Algumas providências já estão sendo tomadas pelas indústrias da região, como a concessão de férias coletivas. Ainda assim, a Fiep lista algumas medidas que o poder público deve tomar, que incluem:

  1. Liberação dos saldos de crédito de ICMS;
  2. Empresas exportadoras enfrentam alíquotas tributárias que chegam a 80%. A federação pede a redução do percentual para 50%;
  3. A criação de linhas de crédito específicas para o setor, com acesso facilitado e juros subsidiados (medida, inclusive, já prevista pelo ministro da Fazenda, Fernando Haddad);
  4. Postergação das parcelas de financiamentos referentes ao Fomento Paraná (instituição financeira do estado que oferece crédito para PMEs) e ao Bradesco, com vencimento a partir de julho de 2025. Medida não envolveria prejuízo da contratação de novos financiamentos;
  5. Suspensão de medidas de fiscalização e sanções referentes aos Projetos de Investimento do Programa Paraná Competitivo.

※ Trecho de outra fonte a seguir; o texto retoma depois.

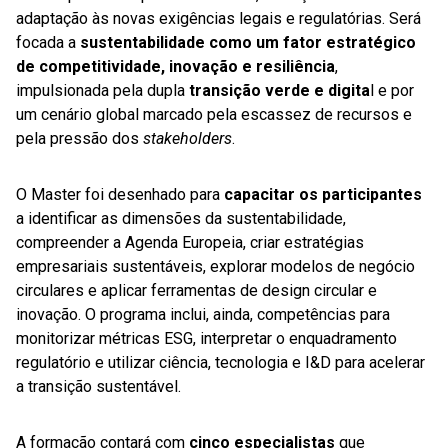
adaptação às novas exigências legais e regulatórias. Será
focada a
sustentabilidade como um fator estratégico
de competitividade, inovação e resiliência
,
impulsionada pela dupla
transição verde e digita
l e por
um cenário global marcado pela escassez de recursos e
pela pressão dos
stakeholders
.
O Master foi desenhado para
capacitar os participantes
a identificar as dimensões da sustentabilidade,
compreender a Agenda Europeia, criar estratégias
empresariais sustentáveis, explorar modelos de negócio
circulares e aplicar ferramentas de design circular e
inovação. O programa inclui, ainda, competências para
monitorizar métricas ESG, interpretar o enquadramento
regulatório e utilizar ciência, tecnologia e I&D para acelerar
a transição sustentável.
A formação contará com
cinco especialistas
que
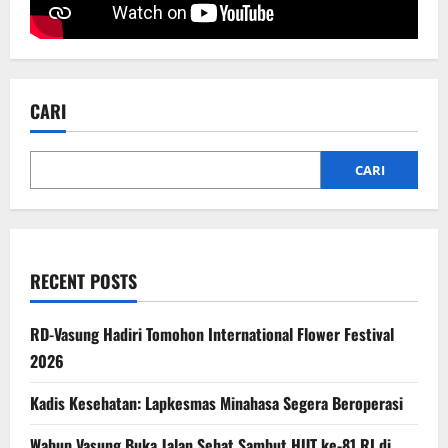
CARI
CARI
RECENT POSTS
RD-Vasung Hadiri Tomohon International Flower Festival
2026
Kadis Kesehatan: Lapkesmas Minahasa Segera Beroperasi
Wabup Vasung Buka Jalan Sehat Sambut HUT ke-81 RI di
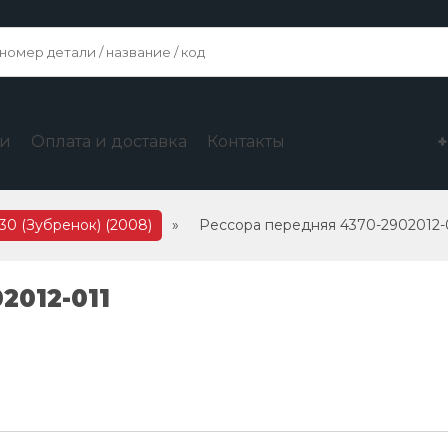
ги
Оплата и доставка
Контакты
30 (Зубренок) (2008)
»
Рессора передняя 4370-2902012-
2012-011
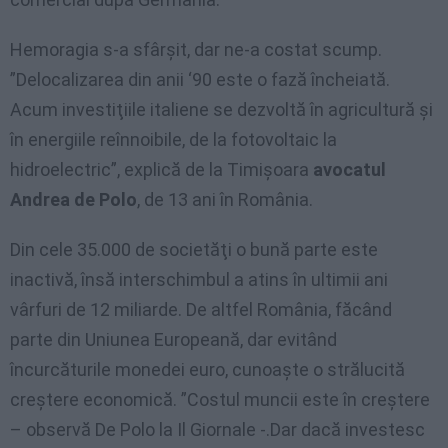
Hemoragia s-a sfârşit, dar ne-a costat scump.
”Delocalizarea din anii ‘90 este o fază încheiată.
Acum investiţiile italiene se dezvoltă în agricultură şi
în energiile reînnoibile, de la fotovoltaic la
hidroelectric”, explică de la Timişoara
avocatul
Andrea de Polo
, de 13 ani în România.
Din cele 35.000 de societăţi o bună parte este
inactivă, însă interschimbul a atins în ultimii ani
vârfuri de 12 miliarde. De altfel România, făcând
parte din Uniunea Europeană, dar evitând
încurcăturile monedei euro, cunoaşte o strălucită
creştere economică. ”Costul muncii este în creştere
– observă De Polo la Il Giornale -.Dar dacă investesc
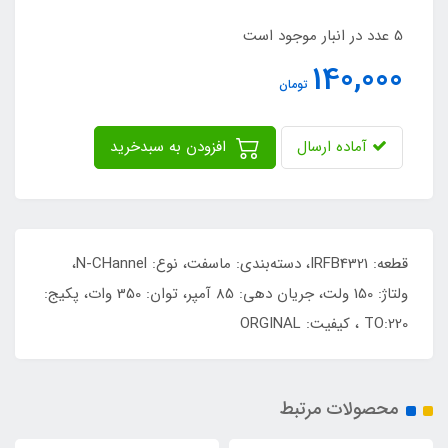
5 عدد در انبار موجود است
140,000
تومان
آماده ارسال
افزودن به سبدخرید
قطعه: IRFB4321، دسته‌بندی: ماسفت، نوع: N-CHannel،
ولتاژ: 150 ولت، جریان دهی: 85 آمپر، توان: 350 وات، پکیج:
TO:220 ، کیفیت: ORGINAL
محصولات مرتبط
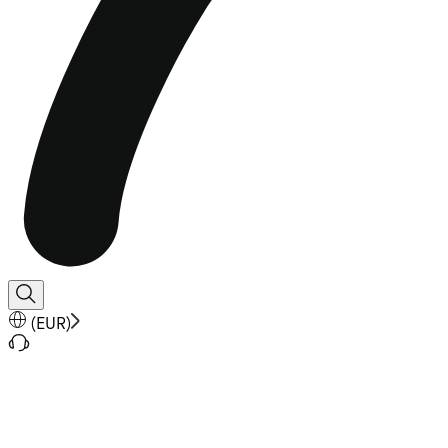
(
EUR
)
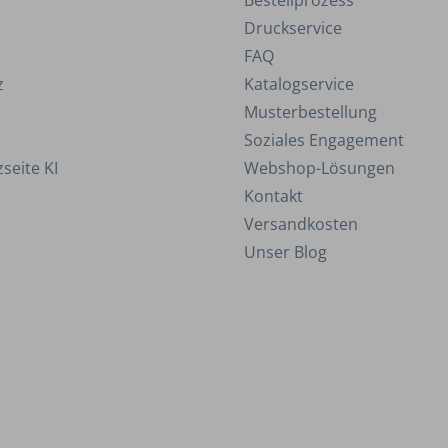
Bestellprozess
Druckservice
FAQ
z
Katalogservice
Musterbestellung
Soziales Engagement
seite KI
Webshop-Lösungen
Kontakt
Versandkosten
Unser Blog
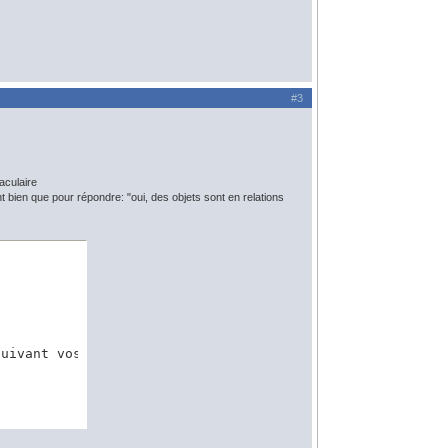
#3
aculaire
nt bien que pour répondre: "oui, des objets sont en relations
uivant vos données, ou st_contains
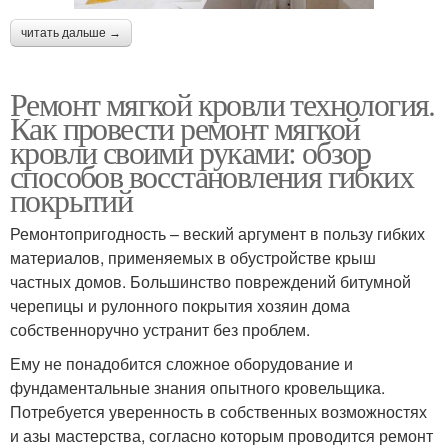
читать дальше →
Ремонт мягкой кровли технология.
Как провести ремонт мягкой
кровли своими руками: обзор
способов восстановления гибких
покрытий
Ремонтопригодность – веский аргумент в пользу гибких
материалов, применяемых в обустройстве крыш
частных домов. Большинство повреждений битумной
черепицы и рулонного покрытия хозяин дома
собственноручно устранит без проблем.
Ему не понадобится сложное оборудование и
фундаментальные знания опытного кровельщика.
Потребуется уверенность в собственных возможностях
и азы мастерства, согласно которым проводится ремонт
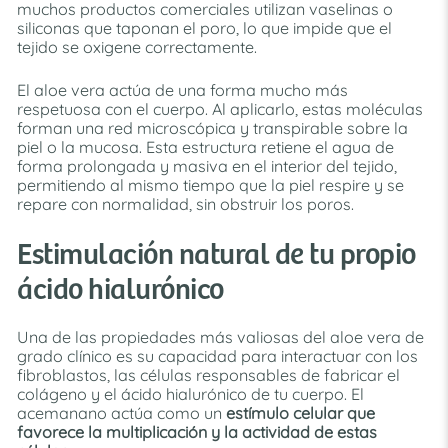
muchos productos comerciales utilizan vaselinas o
siliconas que taponan el poro, lo que impide que el
tejido se oxigene correctamente.
El aloe vera actúa de una forma mucho más
respetuosa con el cuerpo. Al aplicarlo, estas moléculas
forman una red microscópica y transpirable sobre la
piel o la mucosa. Esta estructura retiene el agua de
forma prolongada y masiva en el interior del tejido,
permitiendo al mismo tiempo que la piel respire y se
repare con normalidad, sin obstruir los poros.
Estimulación natural de tu propio
ácido hialurónico
Una de las propiedades más valiosas del aloe vera de
grado clínico es su capacidad para interactuar con los
fibroblastos, las células responsables de fabricar el
colágeno y el ácido hialurónico de tu cuerpo. El
acemanano actúa como un
estímulo celular que
favorece la multiplicación y la actividad de estas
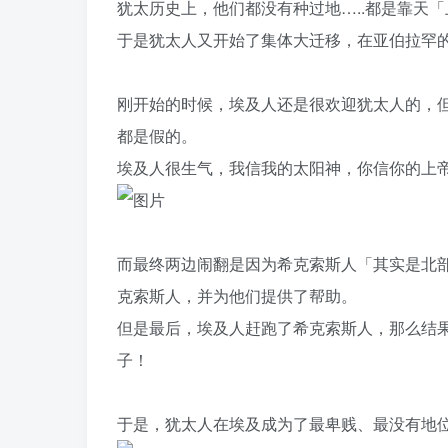
犹太历史上，他们都没有种过地…..都是靠天
于是犹太人又开始了集体大迁移，在亚伯拉罕
刚开始的时候，埃及人还是很欢迎犹太人的，
都是假的。
埃及人很生气，我信我的太阳神，你信你的上
而最终两边闹翻是因为希克索斯人「其实是北
克索斯人，并为他们提供了帮助。
但是最后，埃及人赶跑了希克索斯人，那么结
子！
于是，犹太人在埃及成为了最卑贱、最没有地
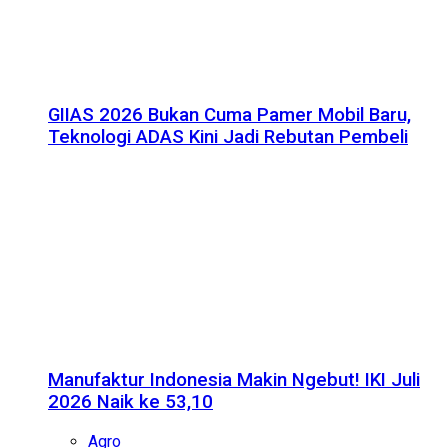
GIIAS 2026 Bukan Cuma Pamer Mobil Baru,
Teknologi ADAS Kini Jadi Rebutan Pembeli
Manufaktur Indonesia Makin Ngebut! IKI Juli
2026 Naik ke 53,10
Agro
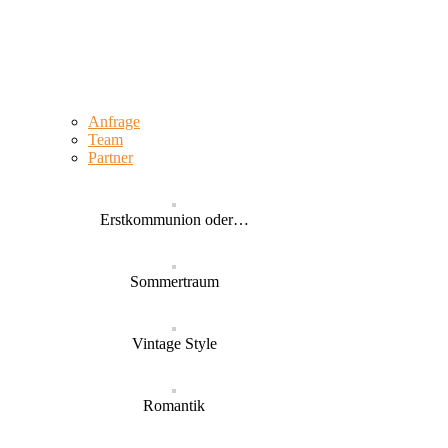
Anfrage
Team
Partner
Erstkommunion oder…
Sommertraum
Vintage Style
Romantik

A federação também pediu que o governo do estado se posicione junto a governo federal e defenda o adiamento da imposição de tarifas pelo prazo mínimo de 90 dias. Sugeriu, ainda, que o estado se posicione favoravelmente à criação de um novo Programa Emergencial de Manutenção do Emprego e da Renda, como o instaurado em 2020, durante a pandemia de Covid-19.

“Nosso objetivo é preservar os empregos, por isso precisamos de ajuda para a sobrevivência dessas empresas”, afirmou Paulo Roberto Pupo, coordenador do Conselho Temático de Negócios Internacionais da Fiep.

Resposta do governo

Em resposta às reinvindicações do empresariado, o secretário Norberto Ortigada fez sinalização positiva, afirmando que as medidas sugeridas pela federação serão adotadas nos próximos dias.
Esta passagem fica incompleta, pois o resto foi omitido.